Go to the line containing "ка складывается." in the records below and print it and every following line exactly, on through the line containing "тей с 7 месяцев", then stop.

§ §

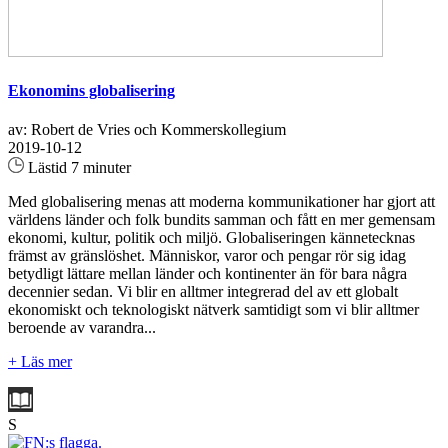
Ekonomins globalisering
av: Robert de Vries och Kommerskollegium
2019-10-12
Lästid 7 minuter
Med globalisering menas att moderna kommunikationer har gjort att
världens länder och folk bundits samman och fått en mer gemensam
ekonomi, kultur, politik och miljö. Globaliseringen kännetecknas
främst av gränslöshet. Människor, varor och pengar rör sig idag
betydligt lättare mellan länder och kontinenter än för bara några
decennier sedan. Vi blir en alltmer integrerad del av ett globalt
ekonomiskt och teknologiskt nätverk samtidigt som vi blir alltmer
beroende av varandra...
+ Läs mer
S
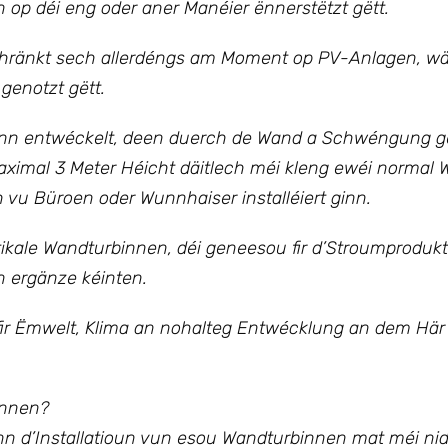
op déi eng oder aner Manéier ënnerstëtzt gëtt.
ränkt sech allerdéngs am Moment op PV-Anlagen, w
genotzt gëtt.
inn entwéckelt, deen duerch de Wand a Schwéngung ge
aximal 3 Meter Héicht däitlech méi kleng ewéi normal 
vu Büroen oder Wunnhaiser installéiert ginn.
tikale Wandturbinnen, déi geneesou fir d’Stroumproduk
 ergänze kéinten.
ir Ëmwelt, Klima an nohalteg Entwécklung an
dem Här M
innen?
 d’Installatioun vun esou Wandturbinnen mat méi ni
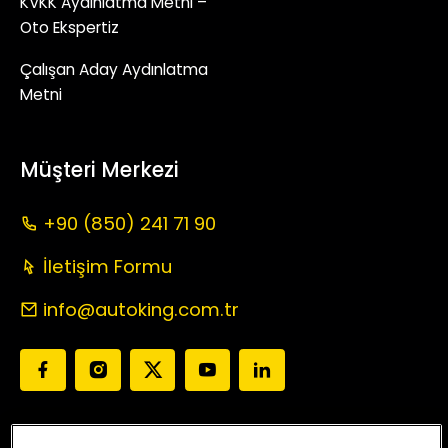
KVKK Aydınlatma Metni –
Oto Ekspertiz
Çalışan Aday Aydınlatma
Metni
Müşteri Merkezi
+90 (850) 241 71 90
İletişim Formu
info@autoking.com.tr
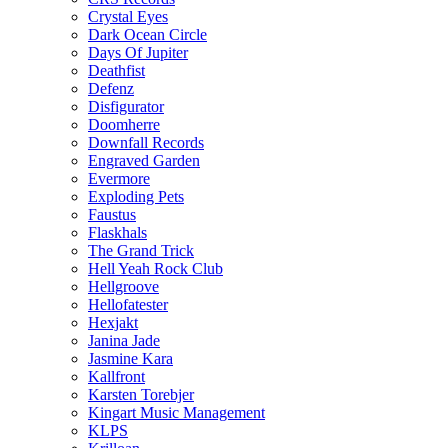
Crystal Eyes
Dark Ocean Circle
Days Of Jupiter
Deathfist
Defenz
Disfigurator
Doomherre
Downfall Records
Engraved Garden
Evermore
Exploding Pets
Faustus
Flaskhals
The Grand Trick
Hell Yeah Rock Club
Hellgroove
Hellofatester
Hexjakt
Janina Jade
Jasmine Kara
Kallfront
Karsten Torebjer
Kingart Music Management
KLPS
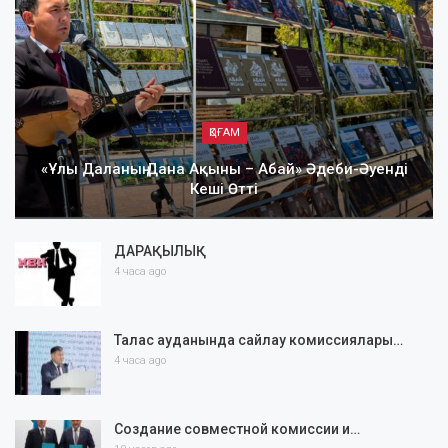
ҚОҒАМ
«Ұлы Даланың Дана Ақыны – Абай» Әдеби-Әуенді
Кеші Өтті
ДАРАҚЫЛЫҚ
4 часа ago
Талас ауданында сайлау комиссиялары…
4 часа ago
Создание совместной комиссии и…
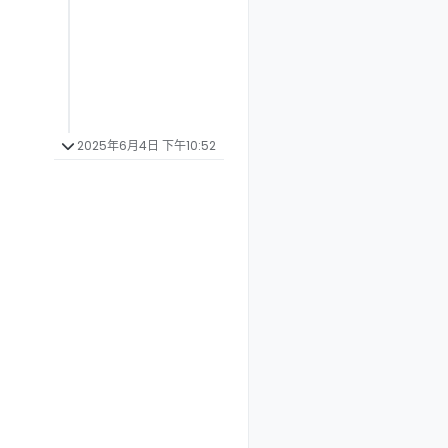
2025年6月4日 下午10:52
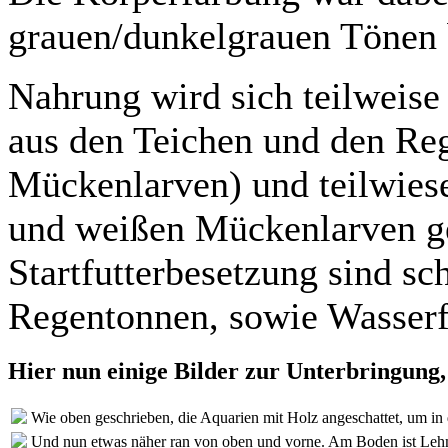
grauen/dunkelgrauen Tönen 
Nahrung wird sich teilweise s
aus den Teichen und den Re
Mückenlarven) und teilwies
und weißen Mückenlarven ge
Startfutterbesetzung sind s
Regentonnen, sowie Wasserf
Hier nun einige Bilder zur Unterbringung
Wie oben geschrieben, die Aquarien mit Holz angeschattet, um in
Und nun etwas näher ran von oben und vorne. Am Boden ist Lehm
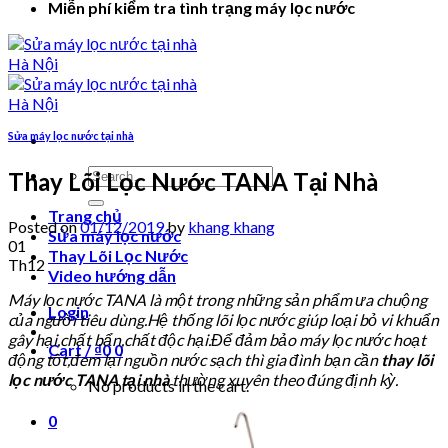
Miễn phí kiểm tra tình trạng máy lọc nước
Sửa máy lọc nước tại nhà
Search
Thay Lõi Lọc Nước TANA Tại Nhà
for:
Trang chủ
Posted on
01/12/2019
by
khang khang
Sửa máy lọc nước
01
Thay Lõi Lọc Nước
Th12
Video hướng dẫn
Máy lọc nước TANA là một trong những sản phẩm ưa chuộng
Login
của người tiêu dùng.Hệ thống lõi lọc nước giúp loại bỏ vi khuẩn
gây hại,chất bẩn,chất độc hại.Để đảm bảo máy lọc nước hoạt
Cart /
₫
0
0
động tốt,đem lại nguồn nước sạch thì gia đình bạn cần
thay lõi
lọc nước TANA
tại nhà
thường xuyên theo đúng định kỳ.
No products in the cart.
0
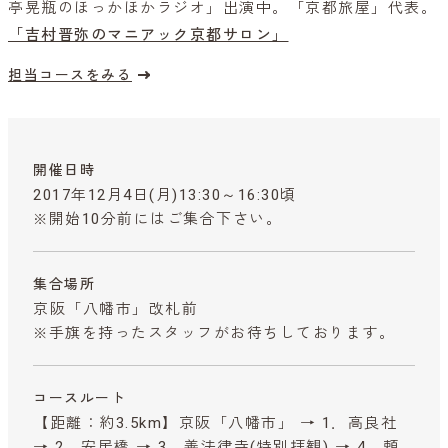
亭晃瓶のほっかほかラジオ」出演中。「京都旅屋」代表。
「吉村晋弥のマニアック京都サロン」
担当コースをみる
開催日時
2017年12月4日(月)13:30～16:30頃
※開始10分前にはご集合下さい。
集合場所
京阪「八幡市」改札前
※手旗を持ったスタッフがお待ちしております。
コースルート
【距離：約3.5km】京阪「八幡市」 → 1．高良社
→ 2．安居橋 → 3．善法律寺(特別拝観) → 4．頼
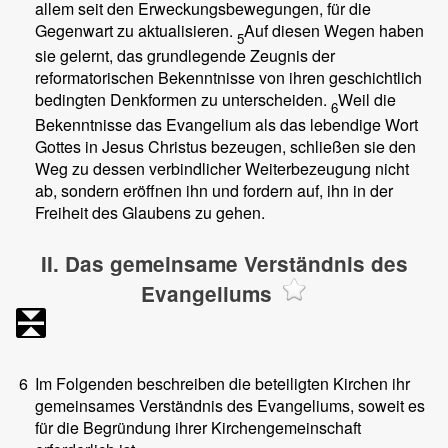
allem seit den Erweckungsbewegungen, für die
Gegenwart zu aktualisieren.
Auf diesen Wegen haben
5
sie gelernt, das grundlegende Zeugnis der
reformatorischen Bekenntnisse von ihren geschichtlich
bedingten Denkformen zu unterscheiden.
Weil die
6
Bekenntnisse das Evangelium als das lebendige Wort
Gottes in Jesus Christus bezeugen, schließen sie den
Weg zu dessen verbindlicher Weiterbezeugung nicht
ab, sondern eröffnen ihn und fordern auf, ihn in der
Freiheit des Glaubens zu gehen.
II. Das gemeinsame Verständnis des
Evangeliums
6
Im Folgenden beschreiben die beteiligten Kirchen ihr
gemeinsames Verständnis des Evangeliums, soweit es
für die Begründung ihrer Kirchengemeinschaft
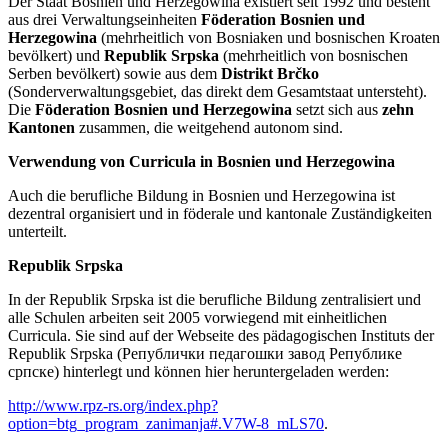
Der Staat Bosnien und Herzegowina existiert seit 1992 und besteht
aus drei Verwaltungseinheiten
Föderation Bosnien und
Herzegowina
(mehrheitlich von Bosniaken und bosnischen Kroaten
bevölkert) und
Republik Srpska
(mehrheitlich von bosnischen
Serben bevölkert) sowie aus dem
Distrikt Brčko
(Sonderverwaltungsgebiet, das direkt dem Gesamtstaat untersteht).
Die
Föderation Bosnien und Herzegowina
setzt sich aus
zehn
Kantonen
zusammen, die weitgehend autonom sind.
Verwendung von Curricula in Bosnien und Herzegowina
Auch die berufliche Bildung in Bosnien und Herzegowina ist
dezentral organisiert und in föderale und kantonale Zuständigkeiten
unterteilt.
Republik Srpska
In der Republik Srpska ist die berufliche Bildung zentralisiert und
alle Schulen arbeiten seit 2005 vorwiegend mit einheitlichen
Curricula. Sie sind auf der Webseite des pädagogischen Instituts der
Republik Srpska (Републички педагошки завод Републике
српске) hinterlegt und können hier heruntergeladen werden:
http://www.rpz-rs.org/index.php?
option=btg_program_zanimanja#.V7W-8_mLS70
.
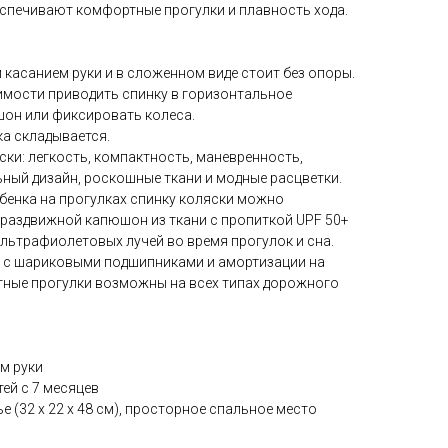
еспечивают комфортные прогулки и плавность хода.
 касанием руки и в сложенном виде стоит без опоры.
имости приводить спинку в горизонтальное
он или фиксировать колеса.
ка складывается.
ки: легкость, компактность, маневренность,
ный дизайн, роскошные ткани и модные расцветки.
бенка на прогулках спинку коляски можно
 раздвижной капюшон из ткани с пропиткой UPF 50+
льтрафиолетовых лучей во время прогулок и сна.
м с шариковыми подшипниками и амортизации на
тные прогулки возможны на всех типах дорожного
м руки
тей с 7 месяцев
е (32 x 22 х 48 cм), просторное спальное место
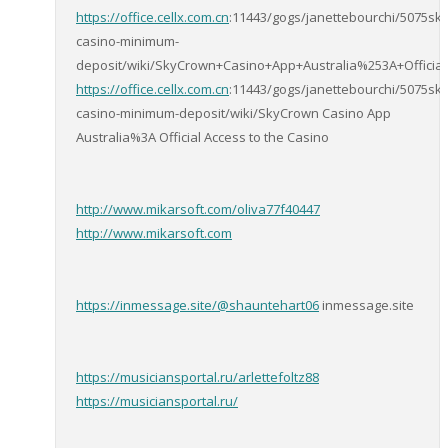
https://office.cellx.com.cn
:11443/gogs/janettebourchi/5075sk
casino-minimum-
deposit/wiki/SkyCrown+Casino+App+Australia%253A+Officia
https://office.cellx.com.cn
:11443/gogs/janettebourchi/5075sk
casino-minimum-deposit/wiki/SkyCrown Casino App
Australia%3A Official Access to the Casino
http://www.mikarsoft.com/oliva77f40447
http://www.mikarsoft.com
https://inmessage.site/@shauntehart06
inmessage.site
https://musiciansportal.ru/arlettefoltz88
https://musiciansportal.ru/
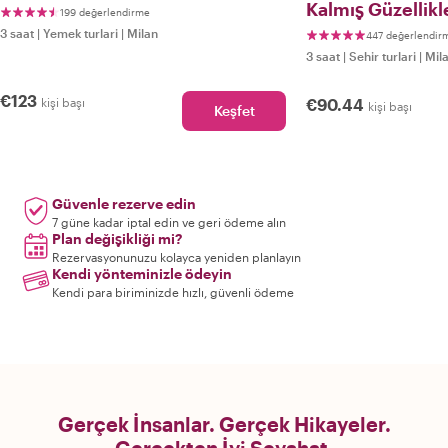
Kalmış Güzellikl
199 değerlendirme
3 saat
|
Yemek turlari
|
Milan
447 değerlendir
3 saat
|
Sehir turlari
|
Mil
€123
kişi başı
€90.44
kişi başı
Keşfet
Güvenle rezerve edin
7 güne kadar iptal edin ve geri ödeme alın
Plan değişikliği mi?
Rezervasyonunuzu kolayca yeniden planlayın
Kendi yönteminizle ödeyin
Kendi para biriminizde hızlı, güvenli ödeme
Gerçek İnsanlar. Gerçek Hikayeler.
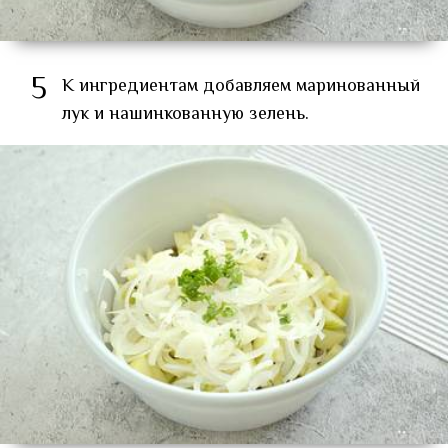
5
К ингредиентам добавляем маринованный
лук и нашинкованную зелень.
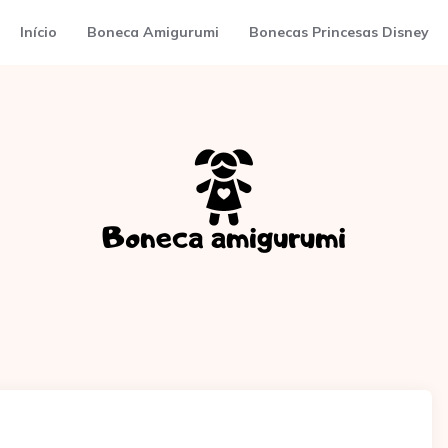
Início
Boneca Amigurumi
Bonecas Princesas Disney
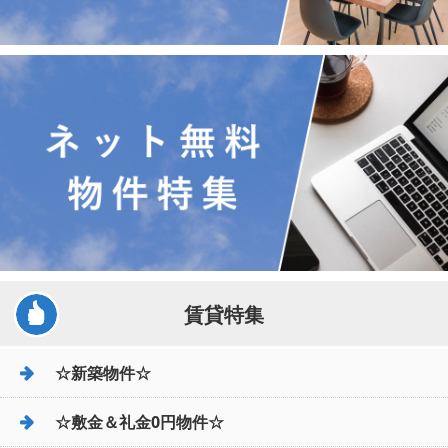
賃貸特集
☆新築物件☆
☆敷金＆礼金0円物件☆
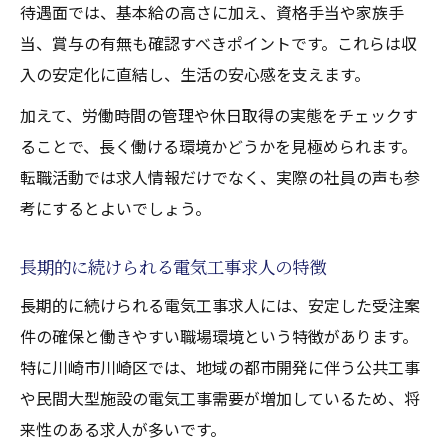
待遇面では、基本給の高さに加え、資格手当や家族手
当、賞与の有無も確認すべきポイントです。これらは収
入の安定化に直結し、生活の安心感を支えます。
加えて、労働時間の管理や休日取得の実態をチェックす
ることで、長く働ける環境かどうかを見極められます。
転職活動では求人情報だけでなく、実際の社員の声も参
考にするとよいでしょう。
長期的に続けられる電気工事求人の特徴
長期的に続けられる電気工事求人には、安定した受注案
件の確保と働きやすい職場環境という特徴があります。
特に川崎市川崎区では、地域の都市開発に伴う公共工事
や民間大型施設の電気工事需要が増加しているため、将
来性のある求人が多いです。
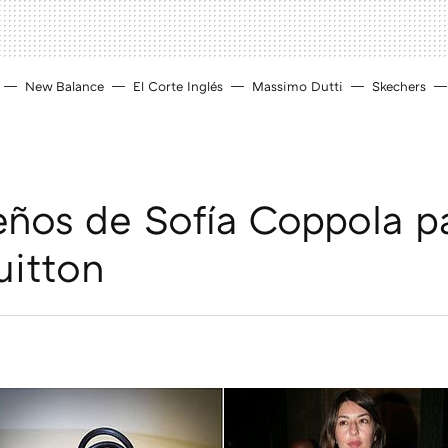
New Balance
El Corte Inglés
Massimo Dutti
Skechers
eños de Sofía Coppola p
uitton
D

§ §

* Written response
ка складывается.
ки: легкость, компактность, маневренность,
ный дизайн, роскошные ткани и модные расцветки.
бенка на прогулках спинку коляски можно
 раздвижной капюшон из ткани с пропиткой UPF 50+
льтрафиолетовых лучей во время прогулок и сна.
м с шариковыми подшипниками и амортизации на
тные прогулки возможны на всех типах дорожного
м руки
тей с 7 месяцев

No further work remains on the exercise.